您可以从云端硬盘或 Cloud Storage 导入文件和文件夹。

REST

使用 response.metadata 可在 SDK 的 response 对象中查看部分失败、请求时间和响应时间。

在使用任何请求数据之前,请先进行以下替换:

  • PROJECT_ID:您的项目 ID
  • LOCATION:处理请求的区域。
  • RAG_CORPUS_IDRagCorpus 资源的 ID。
  • GCS_URIS:Cloud Storage 位置列表。示例:gs://my-bucket1, gs://my-bucket2
  • DRIVE_RESOURCE_ID:云端硬盘资源的 ID。示例:
    • https://drive.google.com/file/d/ABCDE
    • https://drive.google.com/corp/drive/u/0/folders/ABCDEFG
  • DRIVE_RESOURCE_TYPE:云端硬盘资源的类型。选项:
    • RESOURCE_TYPE_FILE - 文件
    • RESOURCE_TYPE_FOLDER - 文件夹
  • CHUNK_SIZE(可选):每个分块应具有的词元数。
  • CHUNK_OVERLAP(可选):分块之间的词元重叠数。

HTTP 方法和网址:

POST https://LOCATION-aiplatform.googleapis.com/upload/v1beta1/projects/PROJECT_ID/locations/LOCATION/ragCorpora/RAG_CORPUS_ID/ragFiles:import

请求 JSON 正文:

{
  "import_rag_files_config": {
    "gcs_source": {
      "uris": GCS_URIS
    },
    "google_drive_source": {
      "resource_ids": {
        "resource_id": DRIVE_RESOURCE_ID,
        "resource_type": DRIVE_RESOURCE_TYPE
      },
    }
  }
}

如需发送请求,请选择以下方式之一:

curl

将请求正文保存在名为 request.json 的文件中,然后执行以下命令:

curl -X POST \
-H "Content-Type: application/json; charset=utf-8" \
-d @request.json \
"https://LOCATION-aiplatform.googleapis.com/upload/v1beta1/projects/PROJECT_ID/locations/LOCATION/ragCorpora/RAG_CORPUS_ID/ragFiles:import"

PowerShell

将请求正文保存在名为 request.json 的文件中,然后执行以下命令:

$headers = @{  }

Invoke-WebRequest `
-Method POST `
-Headers $headers `
-ContentType: "application/json; charset=utf-8" `
-InFile request.json `
-Uri "https://LOCATION-aiplatform.googleapis.com/upload/v1beta1/projects/PROJECT_ID/locations/LOCATION/ragCorpora/RAG_CORPUS_ID/ragFiles:import" | Select-Object -Expand Content
成功的响应会返回 ImportRagFilesOperationMetadata 资源。

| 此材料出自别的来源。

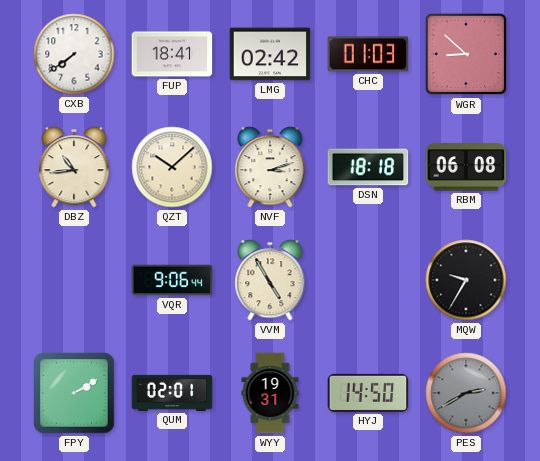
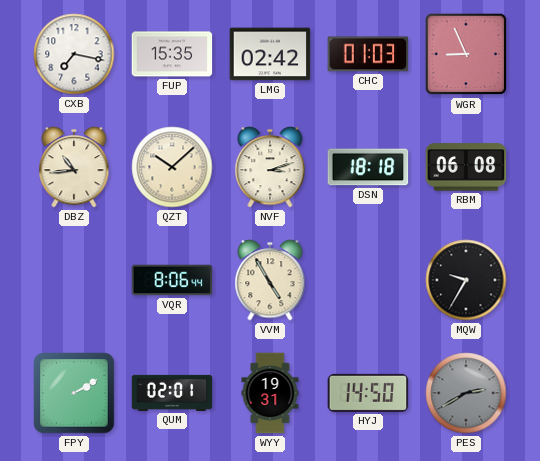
CXB: 7:39 -> 7:17
FUP: 18:41 -> 15:35
WGR: 8:52 -> 8:56
VQR: 9:06 -> 8:06
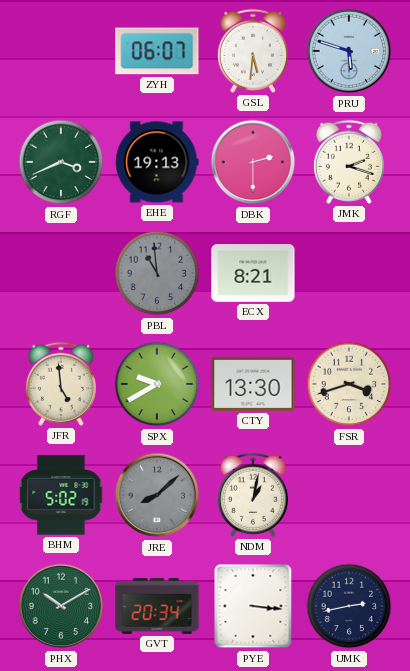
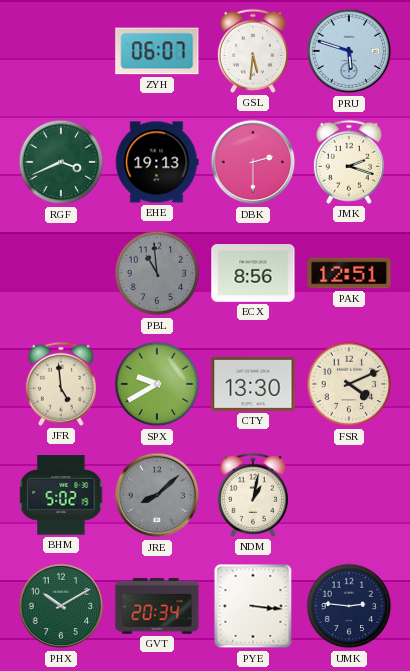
ECX: 8:21 -> 8:56
PAK: none -> 12:51
FSR: 3:42 -> 4:11
UMK: 2:43 -> 2:46
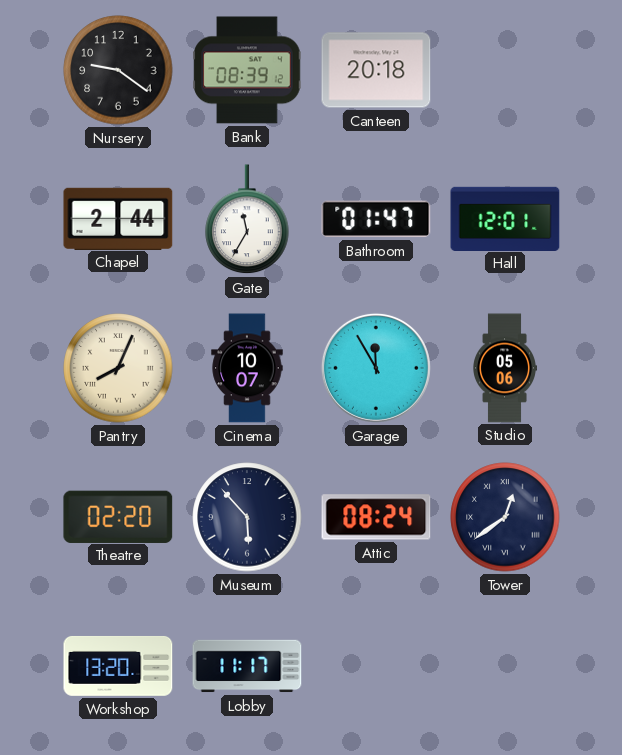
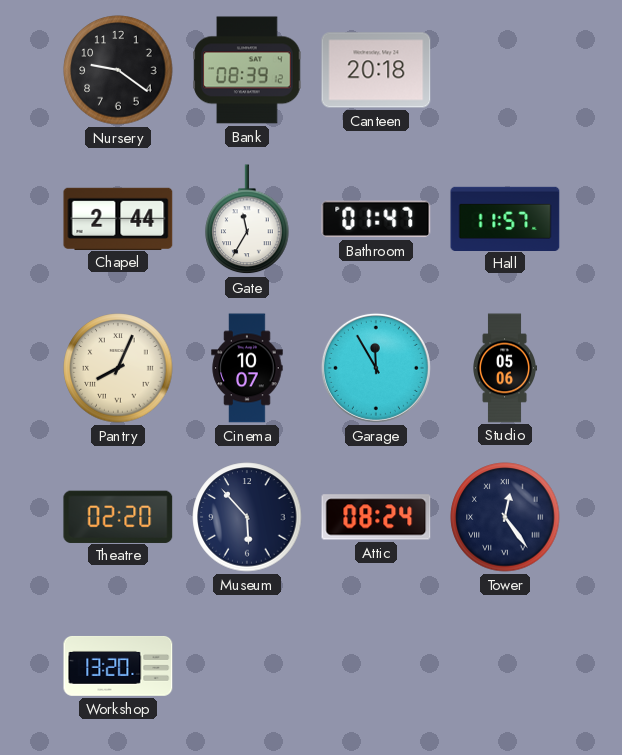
Hall: 12:01 -> 11:57
Tower: 12:39 -> 12:24
Lobby: 11:17 -> none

以下示例演示了如何从 Cloud Storage 导入文件。使用 max_embedding_requests_per_min 控制字段限制 RAG Engine 在 ImportRagFiles 索引编制过程中调用嵌入模型的速率。该字段的默认值为每分钟 1000 次调用。

// Cloud Storage bucket/file location.
// Such as "gs://rag-e2e-test/"
GCS_URIS=YOUR_GCS_LOCATION

// Enter the QPM rate to limit RAG's access to your embedding model
// Example: 1000
EMBEDDING_MODEL_QPM_RATE=MAX_EMBEDDING_REQUESTS_PER_MIN_LIMIT

// ImportRagFiles
// Import a single Cloud Storage file or all files in a Cloud Storage bucket.
// Input: ENDPOINT, PROJECT_ID, RAG_CORPUS_ID, GCS_URIS
// Output: ImportRagFilesOperationMetadataNumber
// Use ListRagFiles to find the server-generated rag_file_id.
curl -X POST \
-H "Authorization: Bearer $(gcloud auth print-access-token)" \
-H "Content-Type: application/json" \
https://${ENDPOINT}/v1beta1/projects/${PROJECT_ID}/locations/${LOCATION}/ragCorpora/${RAG_CORPUS_ID}/ragFiles:import \
-d '{
  "import_rag_files_config": {
    "gcs_source": {
      "uris": '\""${GCS_URIS}"\"'
    },
    "rag_file_chunking_config": {
      "chunk_size": 512
    },
    "max_embedding_requests_per_min": '"${EMBEDDING_MODEL_QPM_RATE}"'
  }
}'

// Poll the operation status.
// The response contains the number of files imported.
OPERATION_ID=OPERATION_ID
poll_op_wait ${OPERATION_ID}

以下示例演示了如何从云端硬盘导入文件。使用 max_embedding_requests_per_min 控制字段限制 RAG Engine 在 ImportRagFiles 索引编制过程中调用嵌入模型的速率。该字段的默认值为每分钟 1000 次调用。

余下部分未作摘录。